Consider the general form of TD update
$$
Q_{t+n}(S_t,A_t) = Q_{t+n-1}(S_t,A_t) + \alpha \Delta
$$
The desired property for $\Delta$ is that under the behavior policy $\mu$ we have
$$
\mathbb E_\mu[\Delta] = 0
$$
so that we have convergence under the behavior policy and that this expression makes sense for the problem.
Now consider
$$
\mathbb E_\mu[ \rho_{t+1:t+n} G_{t:t+n}] = \mathbb E_\pi[ G_{t:t+n}]
$$
We also want to learn the state-action values for the target policy so we would like
$$
\mathbb E_\pi[ G_{t:t+n}] = \mathbb E_\pi[Q_{t+n-1}(S_t,A_t)]
$$
However, under the behavior policy
$$
\mathbb E_\pi[Q_{t+n-1}(S_t,A_t)]= \mathbb E_\mu[ \rho_{t+1:t+n-1} Q_{t+n-1}(S_t,A_t)]
$$
Extra steps of importance sampling do not affect the mean, and even though they increase variance, the resulting expression is often simpler.
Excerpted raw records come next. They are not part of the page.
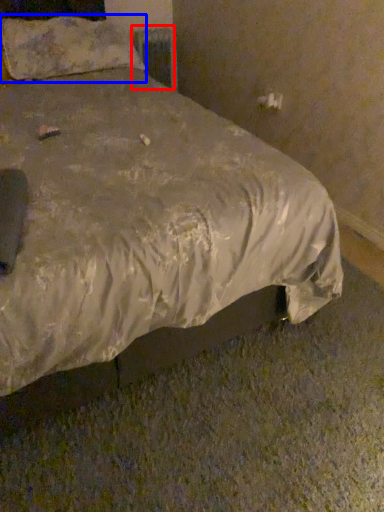 Question: Which object is closer to the camera taking this photo, radiator (highlighted by a red box) or pillow (highlighted by a blue box)?

Choices:
 (A) radiator
 (B) pillow

Answer: (B) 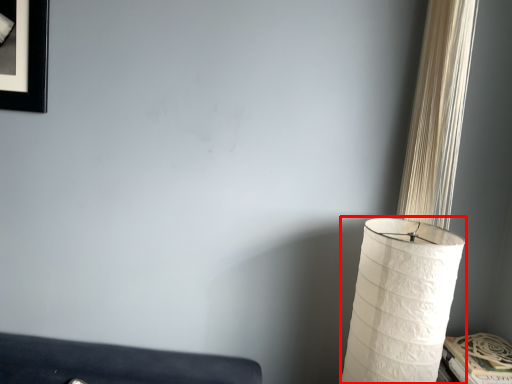 Question: From the image, what is the correct spatial relationship of lamp (annotated by the red box) in relation to curtain?

Choices:
 (A) right
 (B) left

Answer: (B) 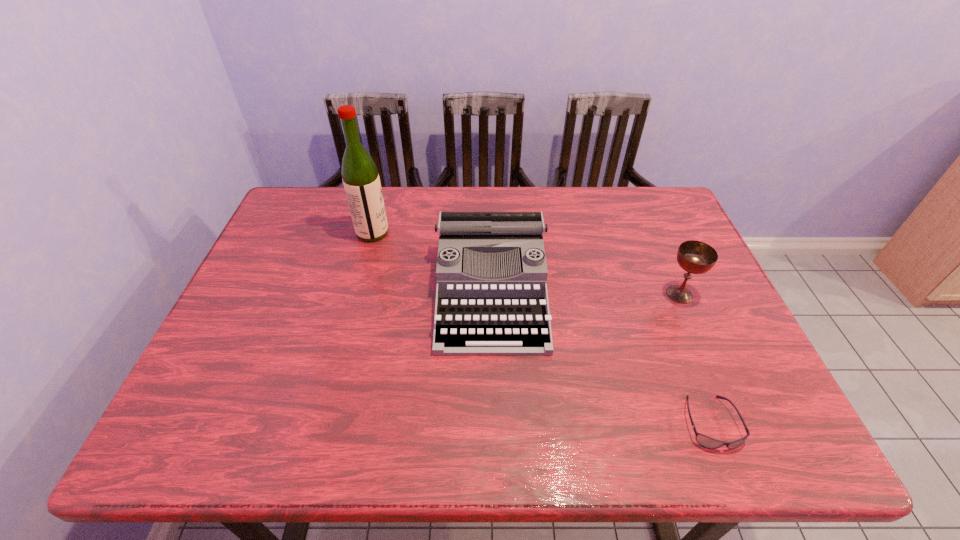 I want to click on free space at the far right corner, so click(635, 205).

Find the location of a particular element. The height and width of the screenshot is (540, 960). vacant space at the near right corner of the desktop is located at coordinates (708, 426).

Where is `vacant space in between the shortest object and the typewriter`? The width and height of the screenshot is (960, 540). vacant space in between the shortest object and the typewriter is located at coordinates (601, 357).

Find the location of `free spot between the chalice and the sunglasses`. free spot between the chalice and the sunglasses is located at coordinates (695, 359).

Locate an element on the screen. The height and width of the screenshot is (540, 960). vacant space that's between the typewriter and the chalice is located at coordinates (586, 293).

In order to click on vacant point located between the nearest object and the second object from left to right in this screenshot , I will do `click(601, 357)`.

The image size is (960, 540). I want to click on vacant area that lies between the nearest object and the chalice, so click(x=695, y=359).

Locate an element on the screen. free space between the chalice and the typewriter is located at coordinates (586, 293).

Identify the location of vacant space that's between the sunglasses and the typewriter. (601, 357).

Find the location of a particular element. This screenshot has width=960, height=540. free space between the sunglasses and the chalice is located at coordinates (695, 359).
If we add an extra factor of $\rho_{t+n}$ to the expression for the state-action value we get the desired update rule using
$$
\Delta = \rho_{t+1:t+n} ( G_{t:t+n} - Q_{t+n-1})
$$
Of course, there are modifications of this expression to removed importance sampling expression in the future of individual rewards in the return that are discussed in section 7.4 of Sutton and Barto.